### PROBLEM STATEMENT
With pictures left out, extract every line between the start of the records below and the line holding "et engagée en", inclusive.

-------- INPUT --------

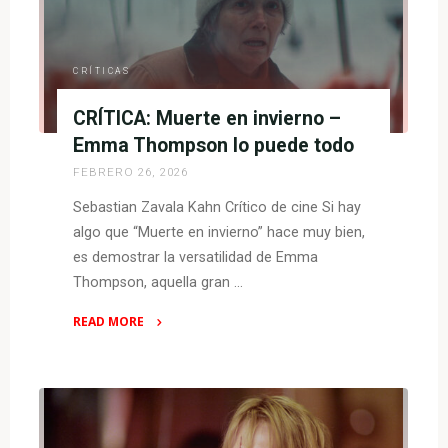
–
acabemos
con
CRÍTICAS
la
CRÍTICA: Muerte en invierno –
IA"
Emma Thompson lo puede todo
FEBRERO 26, 2026
Sebastian Zavala Kahn Crítico de cine Si hay
algo que “Muerte en invierno” hace muy bien,
es demostrar la versatilidad de Emma
Thompson, aquella gran …
READ MORE
"CRÍTICA:
Muerte
en
invierno
–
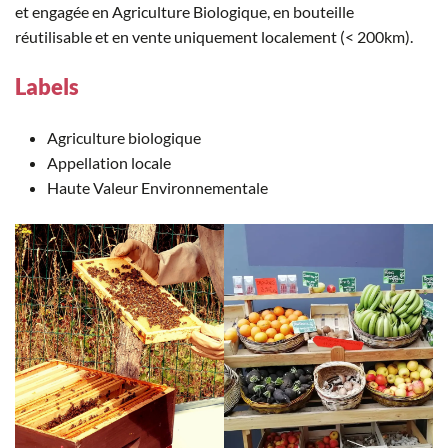
et engagée en Agriculture Biologique, en bouteille
réutilisable et en vente uniquement localement (< 200km).
Labels
Agriculture biologique
Appellation locale
Haute Valeur Environnementale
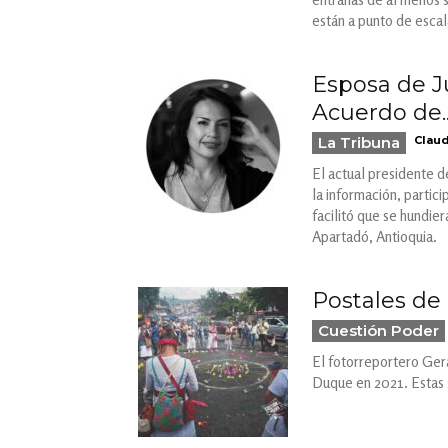
están a punto de esca
Esposa de J
Acuerdo de..
La Tribuna
Claud
El actual presidente d
la información, partic
facilitó que se hundie
Apartadó, Antioquia.
Postales de 
Cuestión Poder
El fotorreportero Gera
Duque en 2021. Estas s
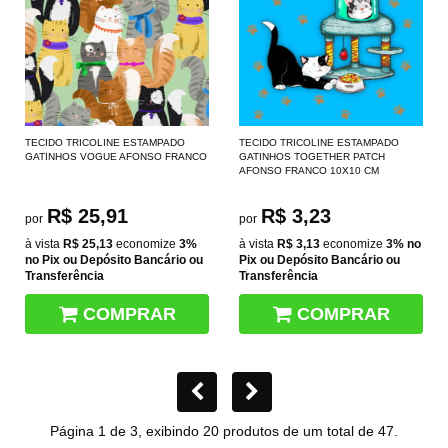
TECIDO TRICOLINE ESTAMPADO
TECIDO TRICOLINE ESTAMPADO
GATINHOS VOGUE AFONSO FRANCO
GATINHOS TOGETHER PATCH
AFONSO FRANCO 10X10 CM
R$ 25,91
R$ 3,23
por
por
à vista
R$ 25,13
economize
3%
à vista
R$ 3,13
economize
3%
no
no Pix ou Depósito Bancário ou
Pix ou Depósito Bancário ou
Transferência
Transferência
COMPRAR
COMPRAR
Página 1 de 3, exibindo 20 produtos de um total de 47.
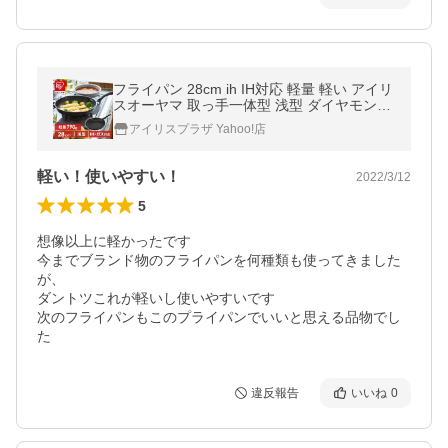
フライパン 28cm ih IH対応 軽量 軽い アイリ
スオーヤマ 取っ手一体型 浅型 ダイヤモンド
コート 片手でラクに持てる 注ぎ口付き IVL-
アイリスプラザ Yahoo!店
F28
軽い！使いやすい！
2022/3/12
5
想像以上に軽かったです

今までブランド物のフライパンを何種類も使ってきました
が、

ダントツこれが軽いし使いやすいです

次のフライパンもこのプライパンでいいと思える品物でし
た
違反報告
いいね
0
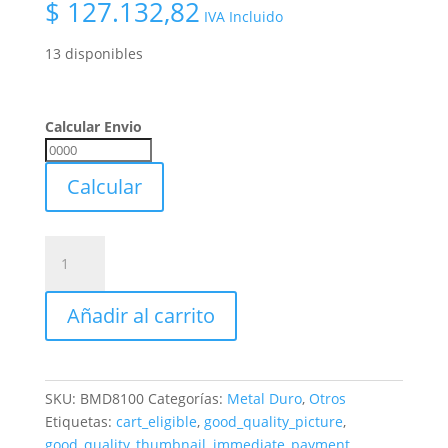
$
127.132,82
IVA Incluido
13 disponibles
Calcular Envio
Calcular
Envio
Calcular
Barra
Bits
Redondo
Añadir al carrito
Metal
Duro
Ø
8
SKU:
BMD8100
Categorías:
Metal Duro
,
Otros
X
Etiquetas:
cart_eligible
,
good_quality_picture
,
100
good_quality_thumbnail
,
immediate_payment
,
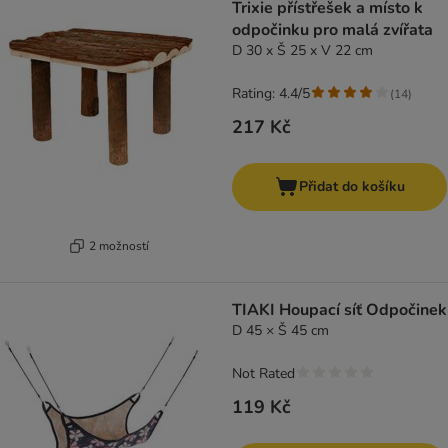
Trixie přístřešek a místo k
odpočinku pro malá zvířata
D 30 x Š 25 x V 22 cm
Rating: 4.4/5
(
14
)
217 Kč
Přidat do košíku
2 možností
TIAKI Houpací síť Odpočinek
D 45 × Š 45 cm
Not Rated
119 Kč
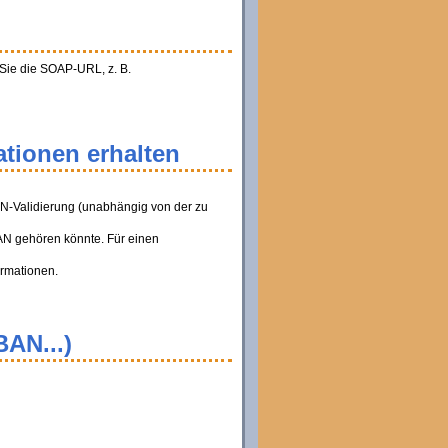
 Sie die SOAP-URL, z. B.
tionen erhalten
AN-Validierung (unabhängig von der zu
BAN gehören könnte. Für einen
ormationen.
BAN...)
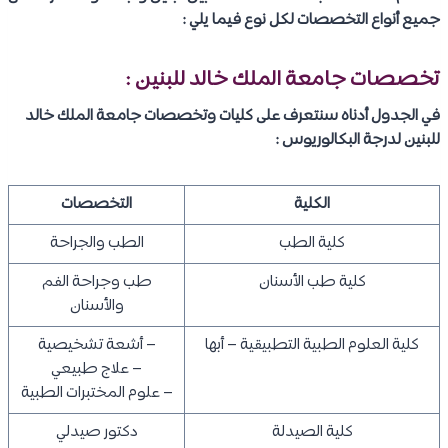
جميع أنواع التخصصات لكل نوع فيما يلي :
تخصصات جامعة الملك خالد للبنين :
في الجدول أدناه سنتعرف على كليات وتخصصات جامعة الملك خالد
للبنين لدرجة البكالوريوس :
الكلية
التخصصات
كلية الطب
الطب والجراحة
كلية طب الأسنان
طب وجراحة الفم
والأسنان
كلية العلوم الطبية التطبيقية – أبها
– أشعة تشخيصية
– علاج طبيعي
– علوم المختبرات الطبية
كلية الصيدلة
دكتور صيدلي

--------

### RESPONSE BOX
–
acabemos
con
CRÍTICAS
la
CRÍTICA: Muerte en invierno –
IA"
Emma Thompson lo puede todo
FEBRERO 26, 2026
Sebastian Zavala Kahn Crítico de cine Si hay
algo que “Muerte en invierno” hace muy bien,
es demostrar la versatilidad de Emma
Thompson, aquella gran …
READ MORE
"CRÍTICA:
Muerte
en
invierno
–
et engagée en Agriculture Biologique, en bouteille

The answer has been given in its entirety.